──────── Available records

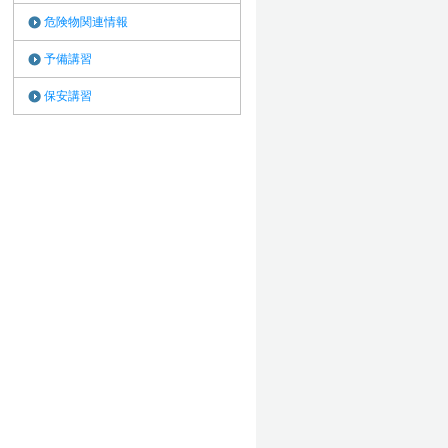
危険物関連情報
予備講習
保安講習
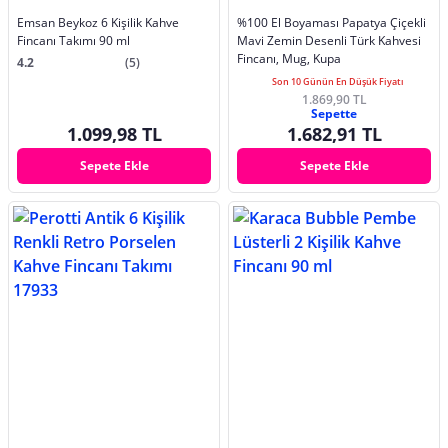
Emsan Beykoz 6 Kişilik Kahve
%100 El Boyaması Papatya Çiçekli
Fincanı Takımı 90 ml
Mavi Zemin Desenli Türk Kahvesi
Fincanı, Mug, Kupa
4.2
(5)
Son 10 Günün En Düşük Fiyatı
1.869,90 TL
Sepette
1.099,98 TL
1.682,91 TL
Sepete Ekle
Sepete Ekle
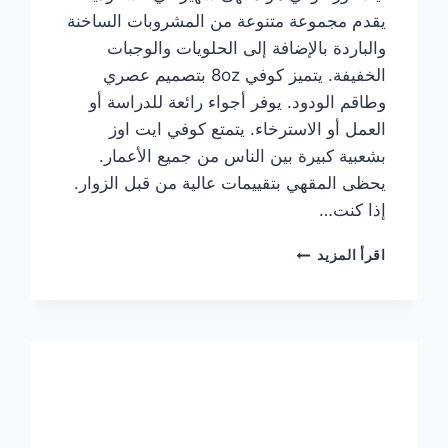
يقدم مجموعة متنوعة من المشروبات الساخنة
والباردة بالإضافة إلى الحلويات والوجبات
الخفيفة. يتميز كوفي 8oz بتصميم عصري
وطاقم الودود. يوفر أجواء رائعة للدراسة أو
العمل أو الاسترخاء. يتمتع كوفي ايت اوز
بشعبية كبيرة بين الناس من جميع الأعمار.
يحظى المقهي بتقييمات عالية من قبل الزوار.
إذا كنت…
منيو
اقرأ المزيد
ايت
اوز
كوفي
الجديد
مع
الأسعار
كاملة
وعناوين
الفروع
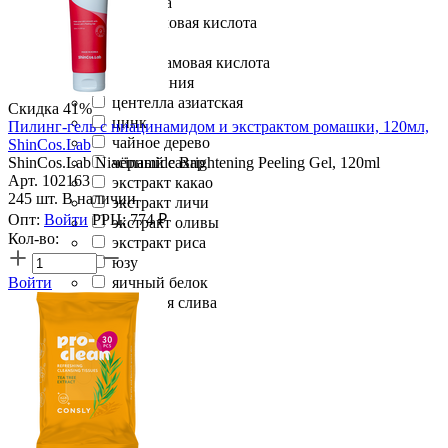
ромашка
салициловая кислота
сода
транексамовая кислота
хауттюйния
центелла азиатская
Скидка 41%
цинк
Пилинг-гель с ниацинамидом и экстрактом ромашки, 120мл,
чайное дерево
ShinCos.Lab
ShinCos.Lab Niacinamide Brightening Peeling Gel, 120ml
чёрный сахар
Арт. 102163
экстракт какао
245 шт. В наличии
экстракт личи
Опт:
Войти
РРЦ:
774
₽
экстракт оливы
Кол-во:
экстракт риса
юзу
Войти
яичный белок
японская слива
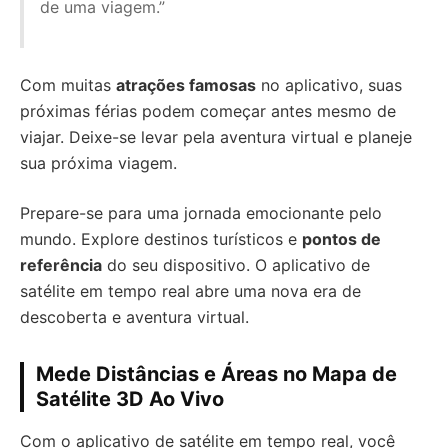
de uma viagem.”
Com muitas
atrações famosas
no aplicativo, suas
próximas férias podem começar antes mesmo de
viajar. Deixe-se levar pela aventura virtual e planeje
sua próxima viagem.
Prepare-se para uma jornada emocionante pelo
mundo. Explore destinos turísticos e
pontos de
referência
do seu dispositivo. O aplicativo de
satélite em tempo real abre uma nova era de
descoberta e aventura virtual.
Mede Distâncias e Áreas no Mapa de
Satélite 3D Ao Vivo
Com o aplicativo de satélite em tempo real, você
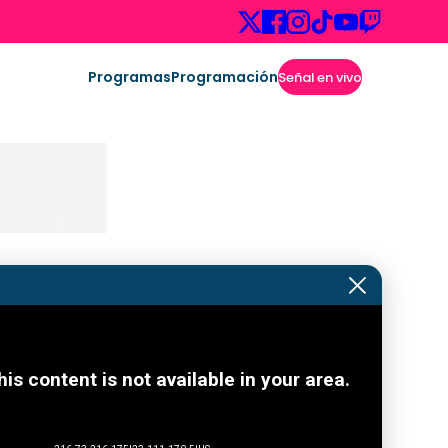
Programas
Programación
Señal en vivo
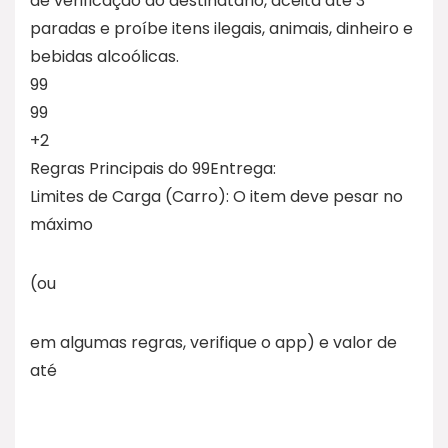
de verificação do destinatário, aceita até 3
paradas e proíbe itens ilegais, animais, dinheiro e
bebidas alcoólicas.
99
99
+2
Regras Principais do 99Entrega:
Limites de Carga (Carro): O item deve pesar no
máximo
(ou
em algumas regras, verifique o app) e valor de
até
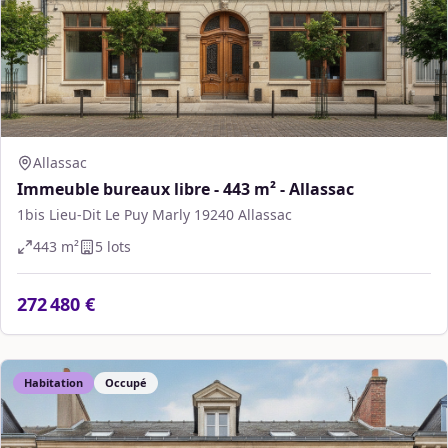
Allassac
Immeuble bureaux libre - 443 m² - Allassac
1bis Lieu-Dit Le Puy Marly 19240 Allassac
443
m²
5
lot
s
272 480 €
Habitation
Occupé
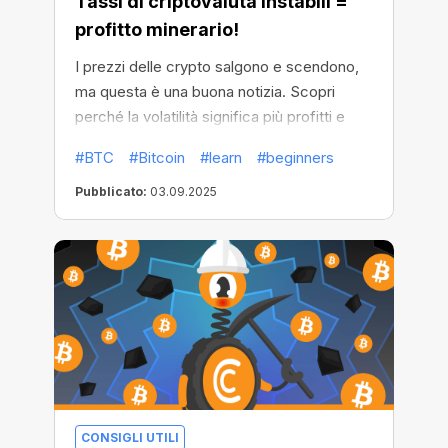
Tassi di criptovaluta instabili =
profitto minerario!
I prezzi delle crypto salgono e scendono,
ma questa è una buona notizia. Scopri
perché la volatilità significa più profitti e
come cavalcare l’onda invece di affondare
#BTC
#Bitcoin
#learn
#beginners
con il mercato.
Pubblicato:
03.09.2025
CONSIGLI UTILI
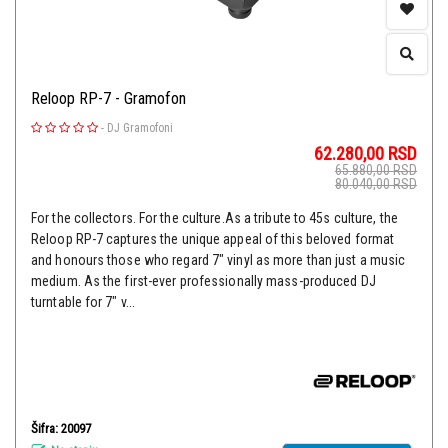
Reloop RP-7 - Gramofon
-
DJ Gramofoni
62.280,00
RSD
65.880,00
RSD
80.040,00
RSD
For the collectors. For the culture.As a tribute to 45s culture, the
Reloop RP-7 captures the unique appeal of this beloved format
and honours those who regard 7" vinyl as more than just a music
medium. As the first-ever professionally mass-produced DJ
turntable for 7" v...
Šifra: 20097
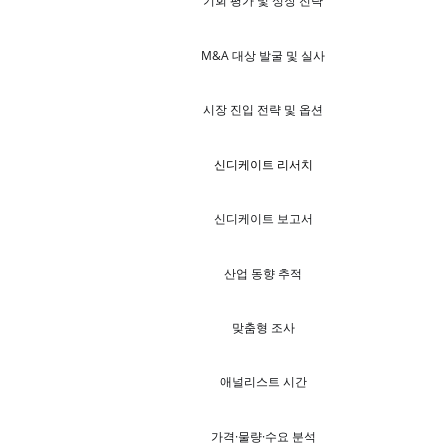
기회 평가 및 성장 전략
M&A 대상 발굴 및 실사
시장 진입 전략 및 옵션
신디케이트 리서치
신디케이트 보고서
산업 동향 추적
맞춤형 조사
애널리스트 시간
가격·물량·수요 분석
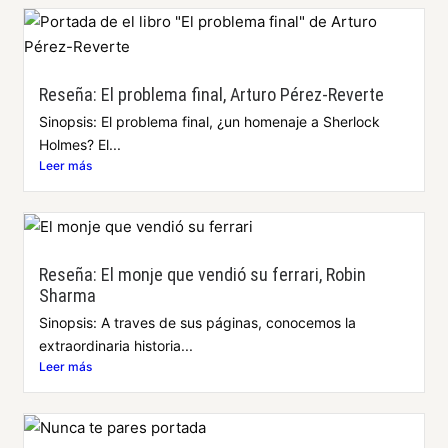
Reseña: El problema final, Arturo Pérez-Reverte
Sinopsis: El problema final, ¿un homenaje a Sherlock
Holmes? El...
Leer más
Reseña: El monje que vendió su ferrari, Robin
Sharma
Sinopsis: A traves de sus páginas, conocemos la
extraordinaria historia...
Leer más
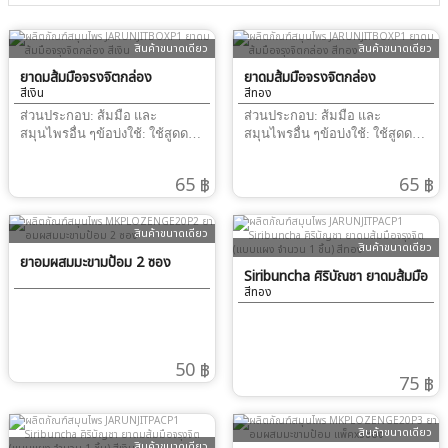
สินค้าขนาดเดียว
สินค้าขนาดเดียว
ยาดมส้มมือจรุงจิตกล่อง
ยาดมส้มมือจรุงจิตกล่อง
สีเงิน
สีทอง
ส่วนประกอบ: ส้มมือ และ
ส่วนประกอบ: ส้มมือ และ
สมุนไพรอื่น ๆข้อบ่งใช้: ใช้สูดดม
สมุนไพรอื่น ๆข้อบ่งใช้: ใช้สูดดม
บรรเทาอาการหน้ามืด วิงเวียน
บรรเทาอาการหน้ามืด วิงเวียน
ศีรษะ ช่วยให้โล่งจมูก
ศีรษะ ช่วยให้โล่งจมูก
65 ฿
65 ฿
สินค้าขนาดเดียว
สินค้าขนาดเดียว
ยาอมผสมมะขามป้อม 2 ซอง
Siribuncha ศิริบัญชา ยาดมส้มมือ
สีทอง
จรุงจิต (แบบแผง จำนวน 1 ชิ้น)
50 ฿
75 ฿
สินค้าขนาดเดียว
สินค้าขนาดเดียว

────────────────

__To do__. Print the entire listing precisely as written, omitting the images it holds.

__Response to the exercise__.
危険物関連情報
予備講習
保安講習
Emsan Beykoz 6 Kişilik Kahve
%100 El Boyaması Papatya Çiçekli
Fincanı Takımı 90 ml
Mavi Zemin Desenli Türk Kahvesi
Fincanı, Mug, Kupa
4.2
(5)
Son 10 Günün En Düşük Fiyatı
1.869,90 TL
Sepette
1.099,98 TL
1.682,91 TL
Sepete Ekle
Sepete Ekle
يقدم مجموعة متنوعة من المشروبات الساخنة
والباردة بالإضافة إلى الحلويات والوجبات
الخفيفة. يتميز كوفي 8oz بتصميم عصري
وطاقم الودود. يوفر أجواء رائعة للدراسة أو
العمل أو الاسترخاء. يتمتع كوفي ايت اوز
بشعبية كبيرة بين الناس من جميع الأعمار.
يحظى المقهي بتقييمات عالية من قبل الزوار.
إذا كنت…
منيو
اقرأ المزيد
ايت
اوز
كوفي
الجديد
مع
الأسعار
كاملة
وعناوين
الفروع
ромашка
салициловая кислота
сода
транексамовая кислота
хауттюйния
центелла азиатская
Скидка 41%
цинк
Пилинг-гель с ниацинамидом и экстрактом ромашки, 120мл,
чайное дерево
ShinCos.Lab
ShinCos.Lab Niacinamide Brightening Peeling Gel, 120ml
чёрный сахар
Арт. 102163
экстракт какао
245 шт. В наличии
экстракт личи
Опт:
Войти
РРЦ:
774
₽
экстракт оливы
Кол-во:
экстракт риса
юзу
Войти
яичный белок
японская слива
de uma viagem.”
Com muitas
atrações famosas
no aplicativo, suas
próximas férias podem começar antes mesmo de
viajar. Deixe-se levar pela aventura virtual e planeje
sua próxima viagem.
Prepare-se para uma jornada emocionante pelo
mundo. Explore destinos turísticos e
pontos de
referência
do seu dispositivo. O aplicativo de
satélite em tempo real abre uma nova era de
descoberta e aventura virtual.
Mede Distâncias e Áreas no Mapa de
Satélite 3D Ao Vivo
Com o aplicativo de satélite em tempo real, você
Programas
Programación
Señal en vivo
de verificação do destinatário, aceita até 3
paradas e proíbe itens ilegais, animais, dinheiro e
bebidas alcoólicas.
99
99
+2
Regras Principais do 99Entrega:
Limites de Carga (Carro): O item deve pesar no
máximo
(ou
em algumas regras, verifique o app) e valor de
até
Allassac
Immeuble bureaux libre - 443 m² - Allassac
1bis Lieu-Dit Le Puy Marly 19240 Allassac
443
m²
5
lot
s
272 480 €
Habitation
Occupé
Tassi di criptovaluta instabili =
profitto minerario!
I prezzi delle crypto salgono e scendono,
ma questa è una buona notizia. Scopri
perché la volatilità significa più profitti e
come cavalcare l’onda invece di affondare
#BTC
#Bitcoin
#learn
#beginners
con il mercato.
Pubblicato:
03.09.2025
CONSIGLI UTILI
Reloop RP-7 - Gramofon
-
DJ Gramofoni
62.280,00
RSD
65.880,00
RSD
80.040,00
RSD
For the collectors. For the culture.As a tribute to 45s culture, the
Reloop RP-7 captures the unique appeal of this beloved format
and honours those who regard 7" vinyl as more than just a music
medium. As the first-ever professionally mass-produced DJ
turntable for 7" v...
Šifra: 20097
기회 평가 및 성장 전략
M&A 대상 발굴 및 실사
시장 진입 전략 및 옵션
신디케이트 리서치
신디케이트 보고서
산업 동향 추적
맞춤형 조사
애널리스트 시간
가격·물량·수요 분석
Reseña: El problema final, Arturo Pérez-Reverte
Sinopsis: El problema final, ¿un homenaje a Sherlock
Holmes? El...
Leer más
Reseña: El monje que vendió su ferrari, Robin
Sharma
Sinopsis: A traves de sus páginas, conocemos la
extraordinaria historia...
Leer más
สินค้าขนาดเดียว
สินค้าขนาดเดียว
ยาดมส้มมือจรุงจิตกล่อง
ยาดมส้มมือจรุงจิตกล่อง
สีเงิน
สีทอง
ส่วนประกอบ: ส้มมือ และ
ส่วนประกอบ: ส้มมือ และ
สมุนไพรอื่น ๆข้อบ่งใช้: ใช้สูดดม
สมุนไพรอื่น ๆข้อบ่งใช้: ใช้สูดดม
บรรเทาอาการหน้ามืด วิงเวียน
บรรเทาอาการหน้ามืด วิงเวียน
ศีรษะ ช่วยให้โล่งจมูก
ศีรษะ ช่วยให้โล่งจมูก
65 ฿
65 ฿
สินค้าขนาดเดียว
สินค้าขนาดเดียว
ยาอมผสมมะขามป้อม 2 ซอง
Siribuncha ศิริบัญชา ยาดมส้มมือ
สีทอง
จรุงจิต (แบบแผง จำนวน 1 ชิ้น)
50 ฿
75 ฿
สินค้าขนาดเดียว
สินค้าขนาดเดียว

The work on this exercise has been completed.